Consideration article

Safe Harbor De-Identification for Small Clinics

How HIPAA's safe harbor de-identification standard works, what all 18 identifiers are, and why partial de-identification is not the same as de-identification.

Short answer

HIPAA's safe harbor de-identification standard requires removal or generalization of all 18 specified identifiers from health information. Removing only names while retaining dates, ZIP codes, or age data is not de-identification — the resulting dataset may still constitute PHI. Small clinics using patient data for analytics, research, or quality improvement must meet the full safe harbor standard before treating data as outside HIPAA's scope.

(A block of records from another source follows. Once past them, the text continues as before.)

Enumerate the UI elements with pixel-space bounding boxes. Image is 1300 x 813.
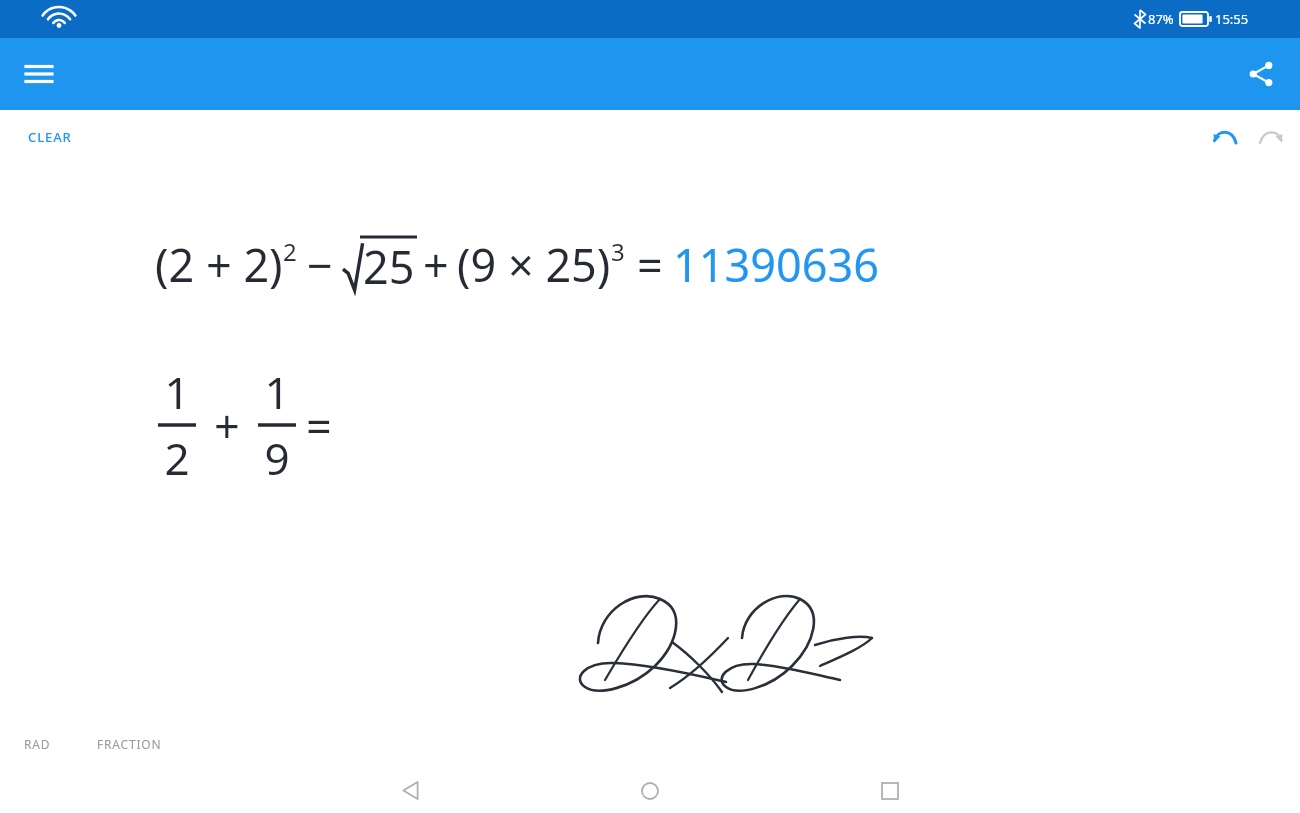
staticText: 1 <box>264 362 290 422</box>
staticText: − <box>307 234 333 295</box>
button[interactable]: Share <box>1240 53 1282 95</box>
button[interactable]: Undo <box>1200 116 1248 164</box>
staticText: (9 × 25) <box>457 234 611 295</box>
staticText: 25 <box>363 236 415 295</box>
staticText: 1 <box>164 362 190 422</box>
button[interactable]: Home <box>626 768 674 813</box>
staticText: + <box>214 395 240 456</box>
staticText: 87% <box>1148 10 1174 28</box>
staticText: = <box>637 234 663 295</box>
staticText: 2 <box>283 235 297 268</box>
staticText: 3 <box>611 235 625 268</box>
button[interactable]: CLEAR <box>14 120 86 154</box>
staticText: 11390636 <box>673 234 879 295</box>
button[interactable]: Back <box>386 768 434 813</box>
staticText: 2 <box>164 428 190 488</box>
button[interactable]: Redo <box>1248 116 1296 164</box>
staticText: FRACTION <box>97 736 162 752</box>
staticText: RAD <box>24 736 51 752</box>
staticText: = <box>306 395 332 456</box>
staticText: + <box>423 234 449 295</box>
staticText: 9 <box>264 428 290 488</box>
staticText: 15:55 <box>1215 10 1249 28</box>
staticText: CLEAR <box>28 128 72 146</box>
button[interactable]: FRACTION <box>85 728 174 760</box>
staticText: (2 + 2) <box>155 234 283 295</box>
button[interactable]: (2 + 2) <box>155 233 879 295</box>
button[interactable]: Menu <box>18 53 60 95</box>
button[interactable]: RAD <box>12 728 63 760</box>
button[interactable]: Recents <box>866 768 914 813</box>
button[interactable]: 1 <box>158 362 332 488</box>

De-identification is one of the most misunderstood concepts in HIPAA compliance for small clinics. Properly de-identified information is no longer PHI, no longer subject to HIPAA, and doesn’t require a BAA when shared with third parties for analytics, research, or quality improvement.

“Properly de-identified” has a specific legal meaning under HIPAA. The informal approach most small clinics take — removing patient names and assuming the rest is fine — doesn’t meet the standard.

Why De-identification Matters for Small Clinics

Small clinics may want to use de-identified data for:

Population health analytics without running the data through HIPAA’s use and disclosure framework
Quality improvement reporting to a consultant or analytics platform
Sharing data with a billing analytics service without executing a BAA
Exporting data to an analytics tool (Tableau, Power BI) without first assessing whether that tool requires a BAA

None of these uses are prohibited — but they’re only permissible outside HIPAA’s framework if the data is actually de-identified. Sharing data you believe is de-identified but that still contains HIPAA identifiers is an unauthorized disclosure of PHI.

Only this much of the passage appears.